Not long ago, a young couple named David and Cassandra came to see me for premarital counseling. As these fresh-faced lovers sat down on the couch at our first session, they gazed at each other with puppy eyes and sat so close I thought one might end up on the other’s lap.
“Dr. Warren,” David said, “we’re here because we’ve announced our engagement -and our parents think we’re too young to get married.” They gave each other syrupy smiles and squeezed each other tightly.
“Well, how old are you?” I asked.
“I’m twenty,” he said, “and Cassandra is eighteen.”
“But what does age really matter anyway?” Cassandra chimed in. “We love each other, and we’re right for each other. Everything in our hearts tells us we should be together.”
We talked a while, and I remained as open-minded as possible. After all, occasionally even eighteen-year-olds can be surprisingly mature. But the truth became clear when I asked some specific questions, such as how David envisioned his life in ten years.
“I’ve always been good at art,” he replied, “so I’ll probably end up in the art field somewhere. But I’m not really sure what I’ll choose to do for a career or where we might live or any of that. All I know is that if Cassandra and I are together, we’ll be fine. We can make it through anything.”
I was beginning to suspect this relationship was long on fantasy and short on reality. So I asked them both to describe themselves — their strengths and weakness, their personalities, their style of communication — and I received more vague responses. They fumbled for answers and always returned to their “love-will-see-us-through” theme.
Finally I said them, “Look, as a psychologist I try to tell the truth as clearly as I know how, and the truth is this: All those warm, tender feelings you have for each other are important and necessary for marriage. But it’s even more important for you to know who you are as individuals, to be clear about where you want to go in life before you make a commitment as critical and all-encompassing as marriage.”
Naturally, my truth-telling didn’t sit well with these starry-eyed lovers. But I had to give it to them straight. The fact is, whenever a couple in their early twenties or younger comes to me and declares their plans to marry, a neon sign in my mind flashes Danger! I know the divorce rate for couples under twenty is incredibly high (between 80 and 85%). Social scientists have found that people who marry young are seldom prepared for marital roles.

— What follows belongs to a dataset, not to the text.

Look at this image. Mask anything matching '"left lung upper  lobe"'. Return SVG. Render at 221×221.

So how old should two people be when they marry? That depends on many factors-maturity level, ability to earn a living, progress in education, and so on. But we can say for sure that, statistically, marriages seem to be much more stable when they begin no earlier than the mid-twenties. As a matter of fact, a recent study indicates that the most stable marriages of all have a “starting date” of twenty-eight years of age. In their book, Marriage and the Family, researchers Marcia and Tom Lasswell conclude: “Divorce rates are lowest for men and women who marry for the first time at age 28 or later. The chances for a stable marriage increase as both partners reach the age of 30 and then the rates level off.”

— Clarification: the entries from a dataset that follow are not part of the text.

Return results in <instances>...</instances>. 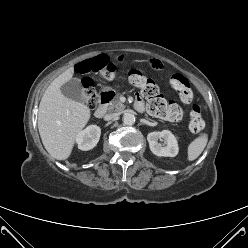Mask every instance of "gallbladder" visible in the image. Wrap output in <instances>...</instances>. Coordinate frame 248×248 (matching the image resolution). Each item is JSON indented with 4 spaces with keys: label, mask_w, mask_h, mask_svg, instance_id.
I'll return each mask as SVG.
<instances>
[{
    "label": "gallbladder",
    "mask_w": 248,
    "mask_h": 248,
    "mask_svg": "<svg viewBox=\"0 0 248 248\" xmlns=\"http://www.w3.org/2000/svg\"><path fill=\"white\" fill-rule=\"evenodd\" d=\"M60 90L65 97L71 100L82 103L85 102V98L83 96V88L78 78L70 79L61 86Z\"/></svg>",
    "instance_id": "gallbladder-1"
}]
</instances>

At the heart of the issue is this: Young people can’t select a marriage partner effectively if they don’t know themselves well. Until they can identify themselves in a precise and detailed way, they are in no position to identify the person to move through life with them. In our culture, the identifying process usually requires most of the first twenty-five to twenty-eight years of life. Identity formation is incomplete until individuals have emotionally separated from their parents and discovered the details of their own uniqueness. Prior to their mid-twenties, most young adults haven’t defined their goals and needs. They haven’t had time to learn to be independent. They haven’t yet “grown into themselves.” They simply need more life experience.
The statistic that never fails to hit me with a jolt is this: The divorce rate for those who marry at twenty-one or twenty-two is exactly double the divorce rate for those who marry at twenty-four or twenty-five. Self-identity has to be the reason.

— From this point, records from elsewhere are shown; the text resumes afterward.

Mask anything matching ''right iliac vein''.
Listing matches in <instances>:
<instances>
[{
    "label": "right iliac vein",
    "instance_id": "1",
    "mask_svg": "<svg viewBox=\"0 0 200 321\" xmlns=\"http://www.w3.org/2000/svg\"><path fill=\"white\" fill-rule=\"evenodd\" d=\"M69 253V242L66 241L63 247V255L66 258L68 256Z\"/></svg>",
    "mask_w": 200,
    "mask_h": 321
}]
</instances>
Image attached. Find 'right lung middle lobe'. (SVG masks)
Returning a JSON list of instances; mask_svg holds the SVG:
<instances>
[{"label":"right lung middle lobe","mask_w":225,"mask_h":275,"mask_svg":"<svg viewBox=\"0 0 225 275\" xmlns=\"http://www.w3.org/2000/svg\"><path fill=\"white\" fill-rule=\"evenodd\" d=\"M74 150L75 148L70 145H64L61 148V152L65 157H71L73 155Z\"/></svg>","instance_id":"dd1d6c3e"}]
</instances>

Sometimes the self-identifying task takes even longer than twenty-five years. It’s not uncommon for two middle-aged persons to marry with little understanding of who they are as individuals. When your identity process is well developed-when you are clearly in touch with the person you truly are-the task of selecting the right marriage partner becomes significantly easier.
Some couples seem intent on convincing me they’re ready for marriage at a young age, that people have married young for eons, and it worked out fine for them. I’m sure that was true in some eras, probably when the general population wasn’t expected to live past forty or fifty. But consider: In 1890, the average age of American males at first marriage was slightly over twenty-six years. The median age for females in 1890 was 22 years. Through the years, the average gradually declined to 22.8 for males and 20.3 for females after the Second World War in 1950. But by 1988 the average age for men at first marriage was back up to 25.9, and the average age for women had reached an all-time high of 23.6. The average age at marriage for females is higher now than at any time in our history, and there is a slow, upward trend.
The bottom line is this: If you want to avoid becoming a divorce statistic?or living for years in an unhappy marriage? Take seriously the need to wait until you have personally developed your identity and life goals. If you do, your selection of a mate will be based on the “totally grown up you” and prove to be as good twenty or thirty years from now as it is today.
Neil Clark Warren is a psychologist and popular speaker based in Pasadena, Calif.